L’attentatore affiliato ai talebani aveva tra i 16 e i 18 anni. I gruppi estremisti usano “i nostri giovani per portare distruzione”. Educatore: “Non basta uccidere qualche sospettato. Il terrorismo è un’ideologia sbagliata che si insinua nel profondo della nostra società”.

di Shafique Khokhar

Lahore (AsiaNews) – La Commissione Giustizia e pace (Ncjp) della Conferenza episcopale pakistana esprime una netta condanna dell’attentato compiuto dai talebani il 24 luglio scorso a Lahore, nel Punjab, in cui hanno perso la vita 26 persone, fra cui nove poliziotti. A nome di tutta la Commissione mons. Joseph Arshad, il presidente, p. Emmanuel Yousaf, il direttore nazionale, e Cecil S. Chaudhry, il direttore esecutivo, affermano: “L’uccisione di persone innocenti e di agenti della sicurezza è inaccettabile”.

Essi ricordano che l’età dell’attentatore di Lahore – intorno ai 16-18 anni – è molto simile a quella di altri giovani che nei mesi precedenti hanno colpito varie città pakistane. Per questo invitano le autorità a riflettere sul fatto che “i gruppi estremisti illegali stanno usando i nostri giovani per portare distruzione. Dobbiamo unire le forze nonostante le nostre differenze politico-religiose o culturali e salvare i nostri bambini da questo demone”.

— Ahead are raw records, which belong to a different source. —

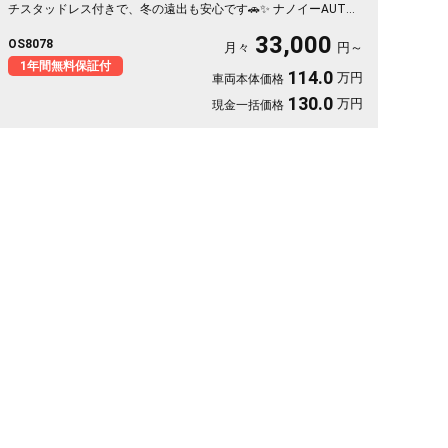
チスタッドレス付きで、冬の遠出も安心です🚗✨ ナノイーAUTO
エアコンとハーフレザーシートで車内は快適そのもの。純正SDナ
33,000
OS8078
ビとバックカメラで、初めての道も駐車もスッと決まります🎵 週
月々
円～
末のドライブも通勤も、燃費を気にせず走り出せる一台💫《1年保
1年間無料保証付
114.0
万円
車両本体価格
証付》👍
130.0
万円
現金一括価格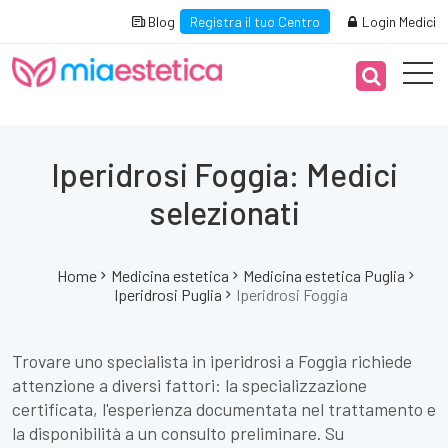
Blog
Registra il tuo Centro
Login Medici
Iperidrosi Foggia: Medici
selezionati
Home
Medicina estetica
Medicina estetica Puglia
Iperidrosi Puglia
Iperidrosi Foggia
Trovare uno specialista in iperidrosi a Foggia richiede
attenzione a diversi fattori: la specializzazione
certificata, l'esperienza documentata nel trattamento e
la disponibilità a un consulto preliminare. Su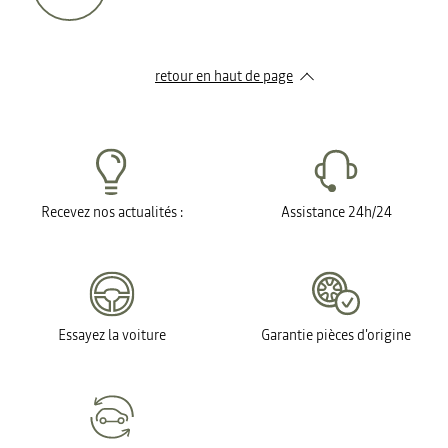
retour en haut de page​
Recevez nos actualités :
Assistance 24h/24
Essayez la voiture
Garantie pièces d'origine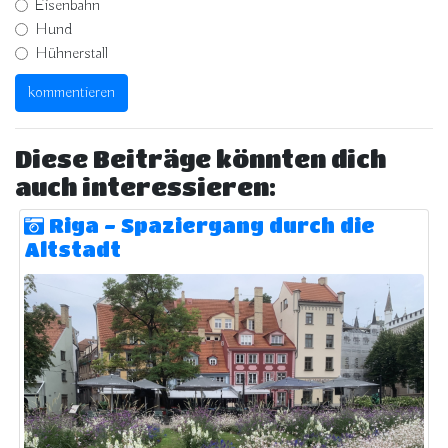
Eisenbahn
Hund
Hühnerstall
Diese Beiträge könnten dich
auch interessieren:
Riga - Spaziergang durch die
Altstadt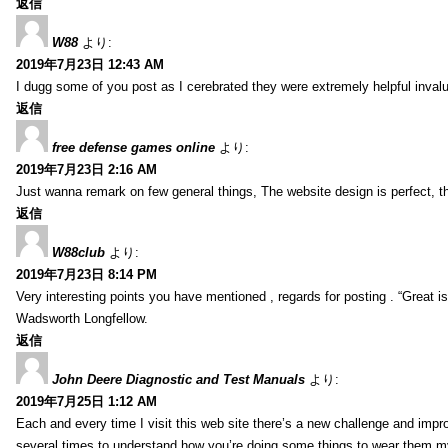
返信
W88
より:
2019年7月23日 12:43 AM
I dugg some of you post as I cerebrated they were extremely helpful inval
返信
free defense games online
より:
2019年7月23日 2:16 AM
Just wanna remark on few general things, The website design is perfect, the 
返信
W88club
より:
2019年7月23日 8:14 PM
Very interesting points you have mentioned , regards for posting . “Great is 
Wadsworth Longfellow.
返信
John Deere Diagnostic and Test Manuals
より:
2019年7月25日 1:12 AM
Each and every time I visit this web site there’s a new challenge and imp
several times to understand how you’re doing some things to wear them my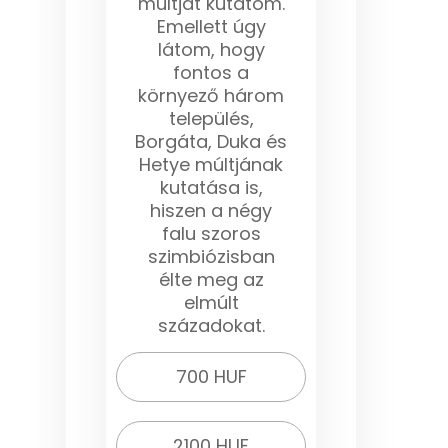
múltját kutatom.
Emellett úgy
látom, hogy
fontos a
környező három
település,
Borgáta, Duka és
Hetye múltjának
kutatása is,
hiszen a négy
falu szoros
szimbiózisban
élte meg az
elmúlt
századokat.
700 HUF
2100 HUF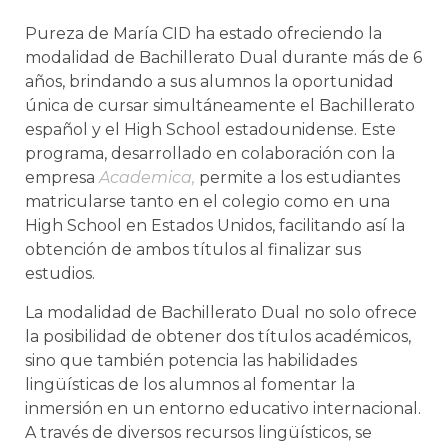
Pureza de María CID ha estado ofreciendo la
modalidad de Bachillerato Dual durante más de 6
años, brindando a sus alumnos la oportunidad
única de cursar simultáneamente el Bachillerato
español y el High School estadounidense. Este
programa, desarrollado en colaboración con la
empresa
Academica,
permite a los estudiantes
matricularse tanto en el colegio como en una
High School en Estados Unidos, facilitando así la
obtención de ambos títulos al finalizar sus
estudios.
La modalidad de Bachillerato Dual no solo ofrece
la posibilidad de obtener dos títulos académicos,
sino que también potencia las habilidades
lingüísticas de los alumnos al fomentar la
inmersión en un entorno educativo internacional.
A través de diversos recursos lingüísticos, se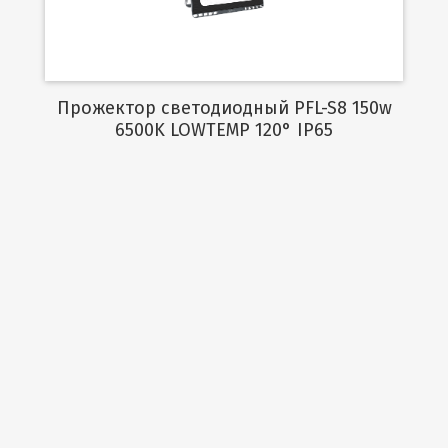
Прожектор светодиодный PFL-S8 150w
6500K LOWTEMP 120° IP65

Anche il primo ministro Nawaz Sharif e il chief minister del Punjab hanno deplorato l’attacco kamikaze perpetrato da un affiliato del Tehreek-i-Taliban Pakistan nella zona del mercato in Ferozepur Road. Alle autorità la Commissione chiede di “assicurare i colpevoli alla giustizia, rivolgersi agli elementi estremisti e andare alla radice delle cause che generano intolleranza”, oltre che “rafforzare la protezione di tutti i cittadini”. Mons. Arshad e p. Yousaf sostengono che “la vita è incerta a causa della situazione di insicurezza nel Paese e i cittadini sono ancora più vulnerabili”.

Hamza Arshad, educatore e scrittore, sottolinea ad AsiaNews che “l’esplosione di Lahore ci ricorda ancora una volta che il terrorismo è ben lontano dall’essere sconfitto”, e che la “schiena dei terroristi, nonostante tutte le campagne militari, non è stata ancora spezzata”. “Potrebbe pure avvenire – continua – che qualche sospettato venga arrestato ed eliminato in uno scontro con la polizia. Ma questa è la nostra sola ricetta per contrastare il terrorismo. L’esperienza ci insegna che l’uccisione di poche centinaia o persino di migliaia di sospettati non basta. Il terrorismo è un’ideologia sbagliata che si insinua nel profondo della nostra società, dallo sport ai media, dai servizi agli studenti. La paura è che questa narrativa di estrema destra sia molto più potente rispetto al passato. Se non proviamo a cambiarlo o a sfidarlo, il terrorismo non verrà sconfitto”. E conclude: “Dobbiamo imparare una semplice verità: che i terroristi vogliono scoraggiarci, per catturare lo Stato e coinvolgerci in una guerra santa globale”.